Department of Oncology, Xijing Hospital, Fourth Military Medical University, No. 127 West Changle Road, Xi'an, 710032, China.
Faculty of Hepatopancreatobiliary Surgery, Chinese PLA General Hospital, No. 28 Fuxing Road, Beijing, China.
BMC Med Genomics. 2021 Dec 20;14(1):298. doi: 10.1186/s12920-021-01144-1.
Mutation processes leave different signatures in genes. For single-base substitutions, previous studies have suggested that mutation signatures are not only reflected in mutation bases but also in neighboring bases. However, because of the lack of a method to identify features of long sequences next to mutation bases, the understanding of how flanking sequences influence mutation signatures is limited.

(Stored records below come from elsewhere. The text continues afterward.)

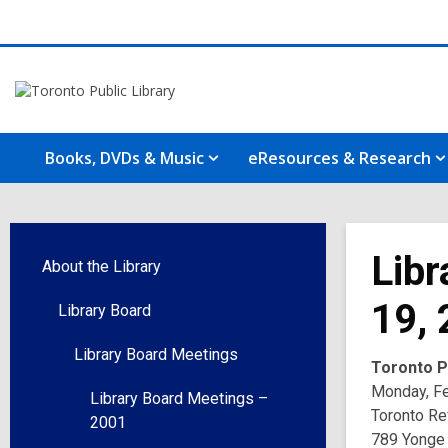
Books, DVDs & Music
eResources & Research
Libr
About the Library
19,
Library Board
Library Board Meetings
Toronto Pu
Monday, Fe
Library Board Meetings –
Toronto Re
2001
789 Yonge 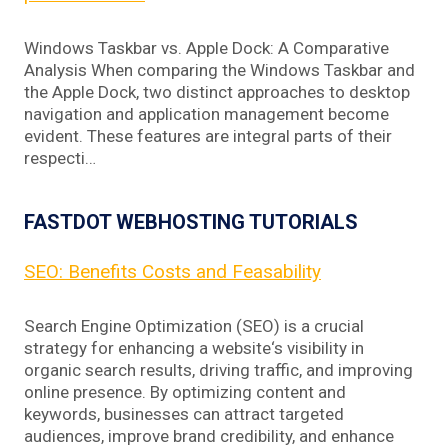
Windows Taskbar vs. Apple Dock: A Comparative
Analysis When comparing the Windows Taskbar and
the Apple Dock, two distinct approaches to desktop
navigation and application management become
evident. These features are integral parts of their
respecti…
FASTDOT WEBHOSTING TUTORIALS
SEO: Benefits Costs and Feasability
Search Engine Optimization (SEO) is a crucial
strategy for enhancing a website‘s visibility in
organic search results, driving traffic, and improving
online presence. By optimizing content and
keywords, businesses can attract targeted
audiences, improve brand credibility, and enhance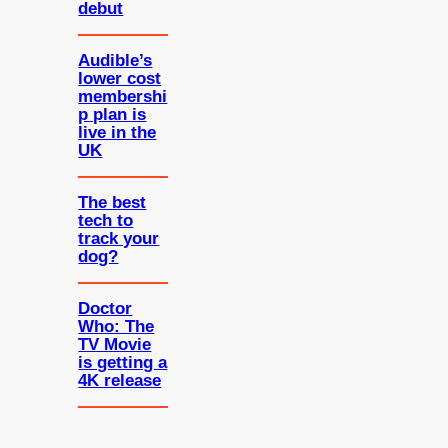
debut
Audible’s
lower cost
membershi
p plan is
live in the
UK
The best
tech to
track your
dog?
Doctor
Who: The
TV Movie
is getting a
4K release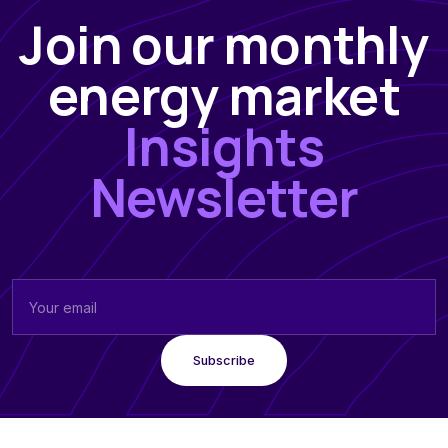
Join our monthly
energy market
Insights
Newsletter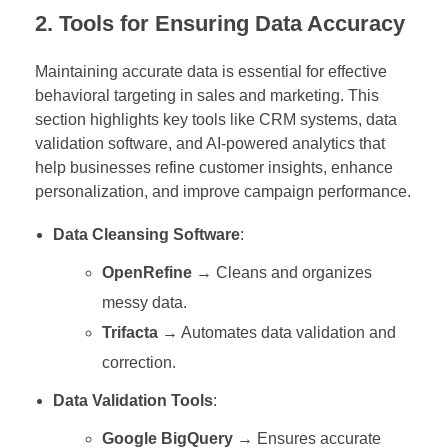
2. Tools for Ensuring Data Accuracy
Maintaining accurate data is essential for effective
behavioral targeting in sales and marketing. This
section highlights key tools like CRM systems, data
validation software, and AI-powered analytics that
help businesses refine customer insights, enhance
personalization, and improve campaign performance.
Data Cleansing Software
:
OpenRefine
→ Cleans and organizes
messy data.
Trifacta
→ Automates data validation and
correction.
Data Validation Tools
:
Google BigQuery
→ Ensures accurate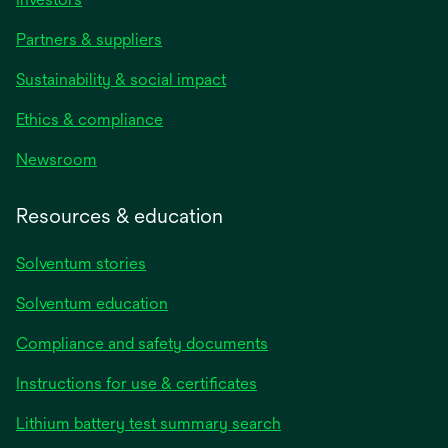
Partners & suppliers
Sustainability & social impact
Ethics & compliance
Newsroom
Resources & education
Solventum stories
Solventum education
Compliance and safety documents
opens
Instructions for use & certificates
in
opens
Lithium battery test summary search
a
in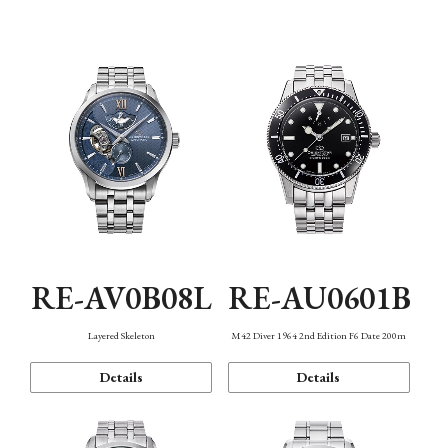
Function
RE-AV0B08L
RE-AU0601B
Layered Skeleton
M42 Diver 1964 2nd Edition F6 Date 200m
Details
Details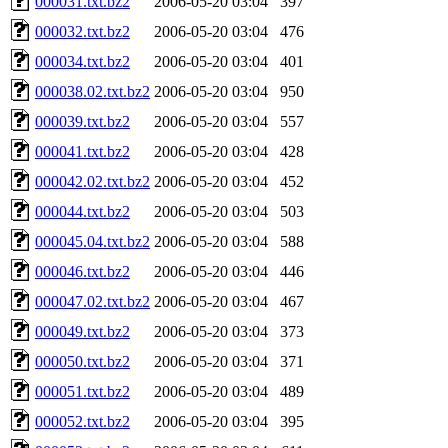
000031.txt.bz2
2006-05-20 03:04
397
000032.txt.bz2
2006-05-20 03:04
476
000034.txt.bz2
2006-05-20 03:04
401
000038.02.txt.bz2
2006-05-20 03:04
950
000039.txt.bz2
2006-05-20 03:04
557
000041.txt.bz2
2006-05-20 03:04
428
000042.02.txt.bz2
2006-05-20 03:04
452
000044.txt.bz2
2006-05-20 03:04
503
000045.04.txt.bz2
2006-05-20 03:04
588
000046.txt.bz2
2006-05-20 03:04
446
000047.02.txt.bz2
2006-05-20 03:04
467
000049.txt.bz2
2006-05-20 03:04
373
000050.txt.bz2
2006-05-20 03:04
371
000051.txt.bz2
2006-05-20 03:04
489
000052.txt.bz2
2006-05-20 03:04
395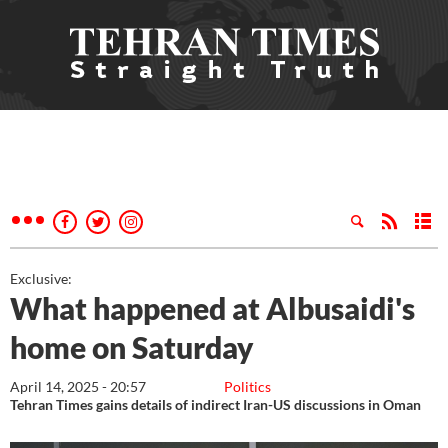
Exclusive:
What happened at Albusaidi's
home on Saturday
April 14, 2025 - 20:57
Politics
Tehran Times gains details of indirect Iran-US discussions in Oman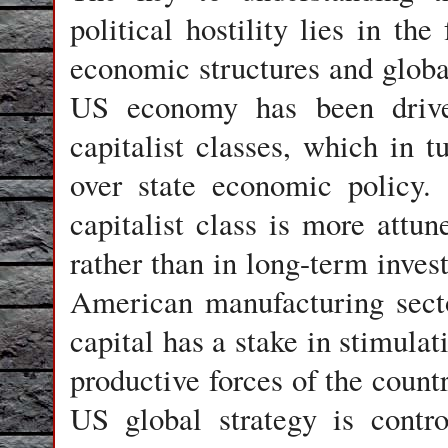
political hostility lies in the
economic structures and global
US economy has been driven
capitalist classes, which in t
over state economic policy.
capitalist class is more attu
rather than in long-term inves
American manufacturing secto
capital has a stake in stimulat
productive forces of the coun
US global strategy is contro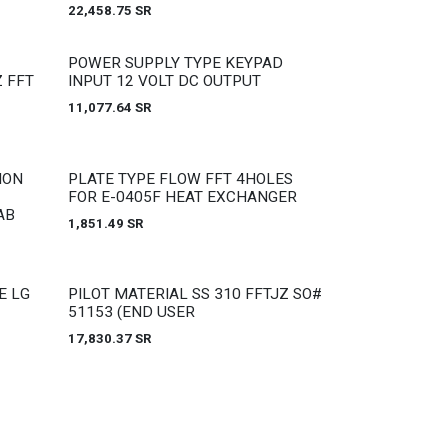
22,458.75
SR
Out of stock
POWER SUPPLY TYPE KEYPAD
 FFT
INPUT 12 VOLT DC OUTPUT
11,077.64
SR
Out of stock
ION
PLATE TYPE FLOW FFT 4HOLES
FOR E-0405F HEAT EXCHANGER
AB
1,851.49
SR
Out of stock
E LG
PILOT MATERIAL SS 310 FFTJZ SO#
51153 (END USER
17,830.37
SR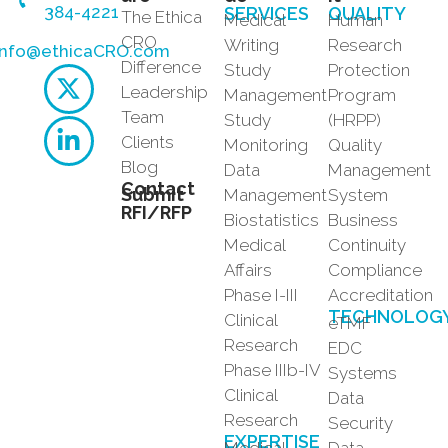
384-4221
SERVICES
QUALITY
The Ethica
Medical
Human
CRO
Writing
Research
info@ethicaCRO.com
Difference
Study
Protection
Leadership
Management
Program
Team
Study
(HRPP)
Clients
Monitoring
Quality
Blog
Data
Management
Contact
Submit
Management
System
RFI/RFP
Biostatistics
Business
Medical
Continuity
Affairs
Compliance
Phase I-III
Accreditation
TECHNOLOG
Clinical
eTMF
Research
EDC
Phase IIIb-IV
Systems
Clinical
Data
Research
Security
EXPERTISE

We constructed a long short-term memory-self organizing map (LSTM-SOM) unsupervised neural network. By extracting mutated sequence features via LSTM and clustering similar features with the SOM, single-base substitutions in The Cancer Genome Atlas database were clustered according to both their mutation site and flanking sequences. The relationship between mutation sequence signatures and clinical features was then analyzed. Finally, we clustered patients into different classes according to the composition of the mutation sequence signatures by the K-means method and then studied the differences in clinical features and survival between classes.

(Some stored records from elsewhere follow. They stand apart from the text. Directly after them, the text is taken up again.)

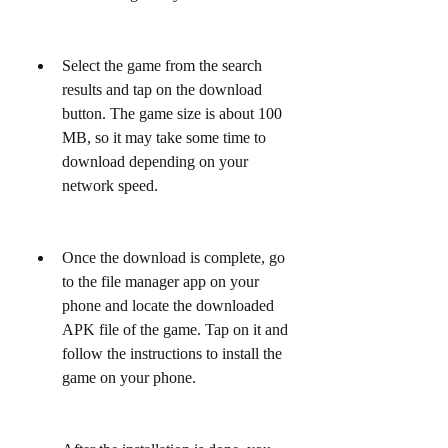
Select the game from the search 
results and tap on the download 
button. The game size is about 100 
MB, so it may take some time to 
download depending on your 
network speed.
Once the download is complete, go 
to the file manager app on your 
phone and locate the downloaded 
APK file of the game. Tap on it and 
follow the instructions to install the 
game on your phone.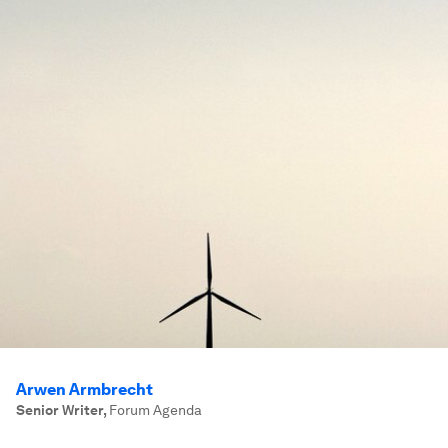
Arwen Armbrecht
Senior Writer
,
Forum Agenda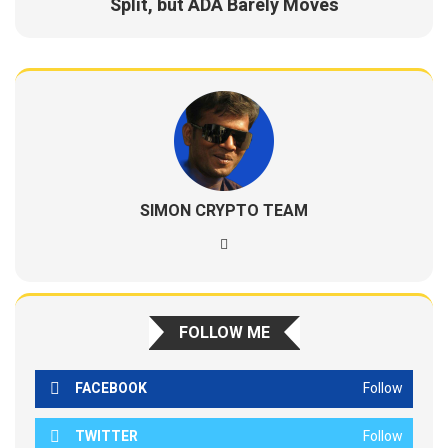
Split, but ADA Barely Moves
SIMON CRYPTO TEAM
FOLLOW ME
FACEBOOK
Follow
TWITTER
Follow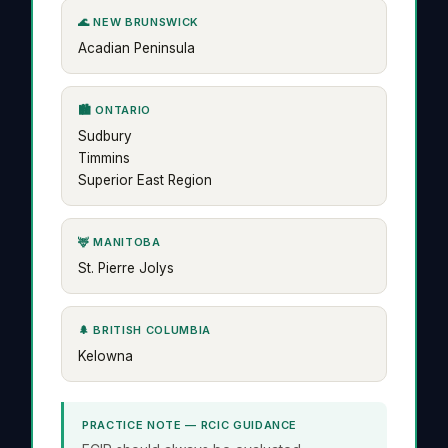
🌊 NEW BRUNSWICK
Acadian Peninsula
🏙️ ONTARIO
Sudbury
Timmins
Superior East Region
🦌 MANITOBA
St. Pierre Jolys
🌲 BRITISH COLUMBIA
Kelowna
PRACTICE NOTE — RCIC GUIDANCE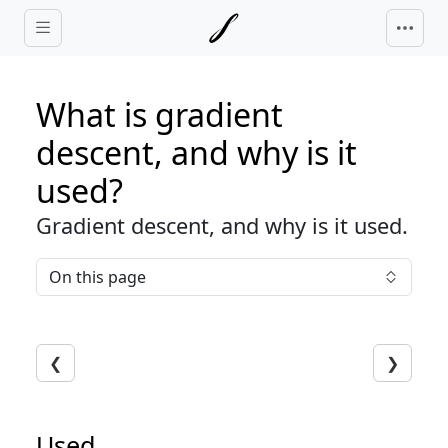
Skip to main content
What is gradient
descent, and why is it
used?
Gradient descent, and why is it used.
On this page
❮
❯
Used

Ten classes of mutant sequence signatures (mutation blots, MBs) were obtained from 2,141,527 single-base substitutions via LSTM-SOM machine learning approach. Different features in mutation bases and flanking sequences were revealed among MBs. MBs reflect both the site and pathological features of cancers. MBs were related to clinical features, including age, sex, and cancer stage. The class of an MB in a given gene was associated with survival. Finally, patients were clustered into 7 classes according to the MB composition. Significant differences in survival and clinical features were observed among different patient classes.
We provided a method for analyzing the characteristics of mutant sequences. Result of this study showed that flanking sequences, together with mutation bases, shape the signatures of SBSs. MBs were shown related to clinical features and survival of cancer patients. Composition of MBs is a feasible predictive factor of clinical prognosis. Further study of the mechanism of MBs related to cancer characteristics is suggested.

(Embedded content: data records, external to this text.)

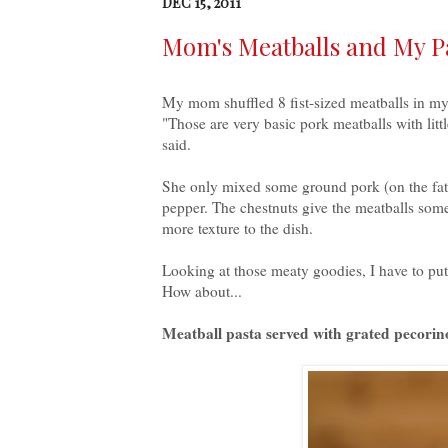
DEC 15, 2011
Mom's Meatballs and My P
My mom shuffled 8 fist-sized meatballs in my 
"Those are very basic pork meatballs with l
said.
She only mixed some ground pork (on the fatty
pepper. The chestnuts give the meatballs some
more texture to the dish.
Looking at those meaty goodies, I have to pu
How about...
Meatball pasta served with grated
pecorin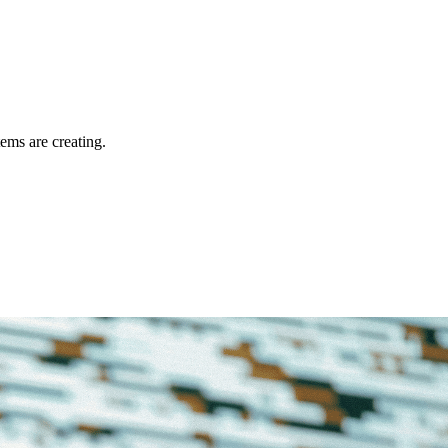
tems are creating.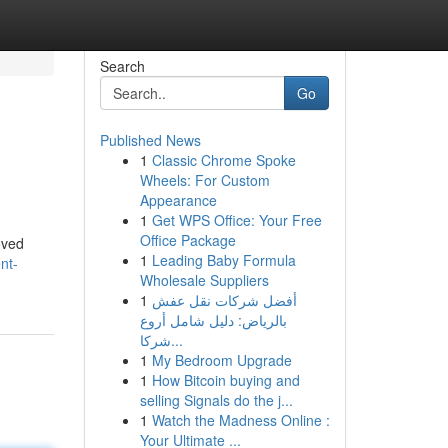
Search
Go
Published News
1
Classic Chrome Spoke
Wheels: For Custom
Appearance
1
Get WPS Office: Your Free
Office Package
oved
1
Leading Baby Formula
nt-
Wholesale Suppliers
1
أفضل شركات نقل عفش
بالرياض: دليل شامل أروع
شركا...
1
My Bedroom Upgrade
1
How Bitcoin buying and
selling Signals do the j...
1
Watch the Madness Online :
Your Ultimate ...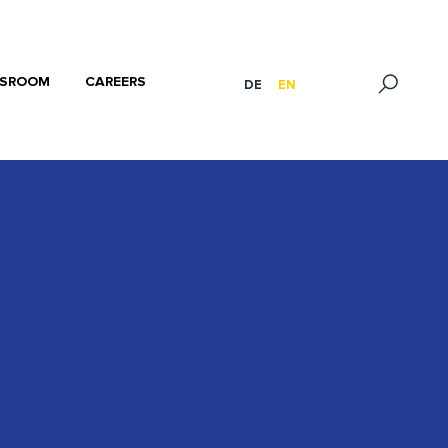
SROOM
CAREERS
DE
EN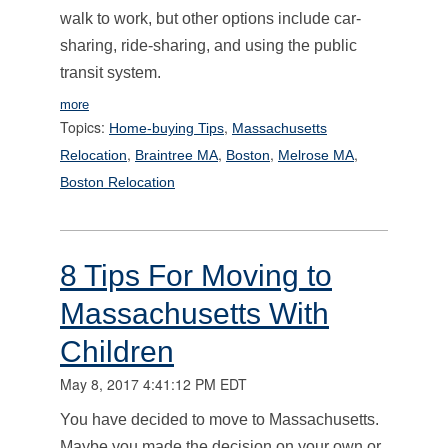
walk to work, but other options include car-
sharing, ride-sharing, and using the public
transit system.
more
Topics:
,
Home-buying Tips
Massachusetts
,
,
,
,
Relocation
Braintree MA
Boston
Melrose MA
Boston Relocation
8 Tips For Moving to
Massachusetts With
Children
May 8, 2017 4:41:12 PM EDT
You have decided to move to Massachusetts.
Maybe you made the decision on your own or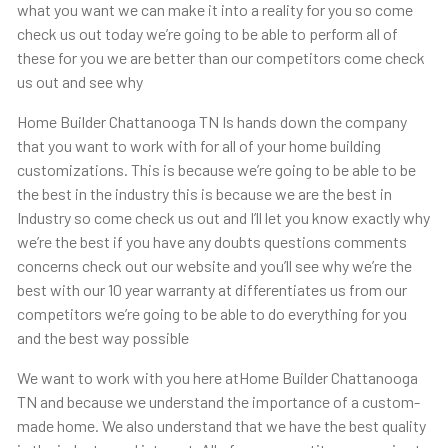
what you want we can make it into a reality for you so come
check us out today we’re going to be able to perform all of
these for you we are better than our competitors come check
us out and see why
Home Builder Chattanooga TN Is hands down the company
that you want to work with for all of your home building
customizations. This is because we’re going to be able to be
the best in the industry this is because we are the best in
Industry so come check us out and I’ll let you know exactly why
we’re the best if you have any doubts questions comments
concerns check out our website and you’ll see why we’re the
best with our 10 year warranty at differentiates us from our
competitors we’re going to be able to do everything for you
and the best way possible
We want to work with you here atHome Builder Chattanooga
TN and because we understand the importance of a custom-
made home. We also understand that we have the best quality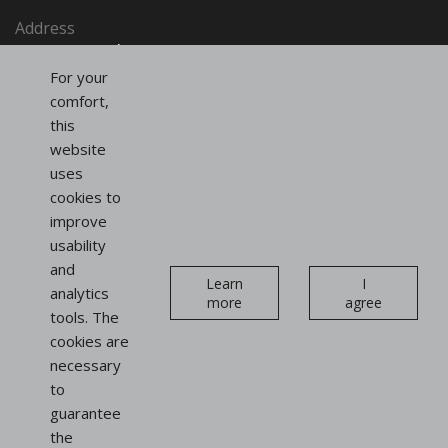
Address
SAINT-HONORÉ PARIS SASU
91, rue du Faubourg Saint-Honoré
For your
75008 Paris
comfort,
France
this
website
uses
Follow us
cookies to
on social networks
improve
usability
Instagram
Linkedin
and
Newsletter
Learn
I
analytics
more
agree
tools. The
cookies are
necessary
to
guarantee
Display
the
stands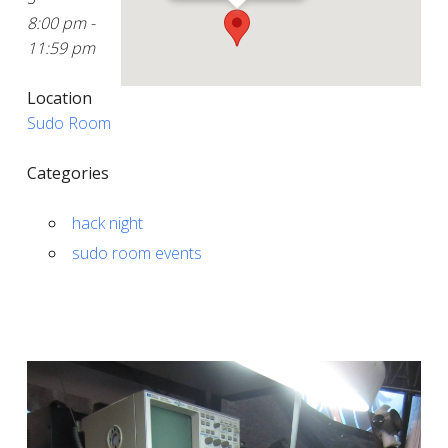
8:00 pm -
11:59 pm
Location
Sudo Room
Categories
hack night
sudo room events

突变过程会在基因中留下不同的特征。对于单碱基替换,先前的研究表明,突变特征不仅反映在突变碱基上,还反映在相邻碱基上。然而,由于缺乏识别突变碱基附近长序列特征的方法,因此对侧翼序列如何影响突变特征的理解是有限的。
我们构建了一个长短期记忆自组织映射(LSTM-SOM)无监督神经网络。通过 LSTM 提取突变序列特征,并使用 SOM 对相似特征进行聚类,根据突变位点和侧翼序列对 TCGA 数据库中的单碱基替换进行聚类。然后分析突变序列特征与临床特征之间的关系。最后,我们通过 K-均值方法根据突变序列特征的组成将患者聚类为不同的类别,然后研究不同类别之间的临床特征和生存差异。
通过 LSTM-SOM 机器学习方法,从 2141527 个单碱基替换中获得了 10 类突变序列特征(突变点,MB)。在 MB 之间揭示了突变碱基和侧翼序列中的不同特征。MB 反映了癌症的部位和病理特征。MB 与临床特征有关,包括年龄、性别和癌症分期。给定基因中 MB 的类别与生存有关。最后,根据 MB 组成将患者聚类为 7 类。不同患者类别之间的生存和临床特征存在显著差异。
我们提供了一种分析突变序列特征的方法。本研究结果表明,侧翼序列与突变碱基一起形成 SBS 的特征。MB 与癌症患者的临床特征和生存有关。MB 的组成是临床预后的一个可行的预测因素。建议进一步研究与癌症特征相关的 MB 机制。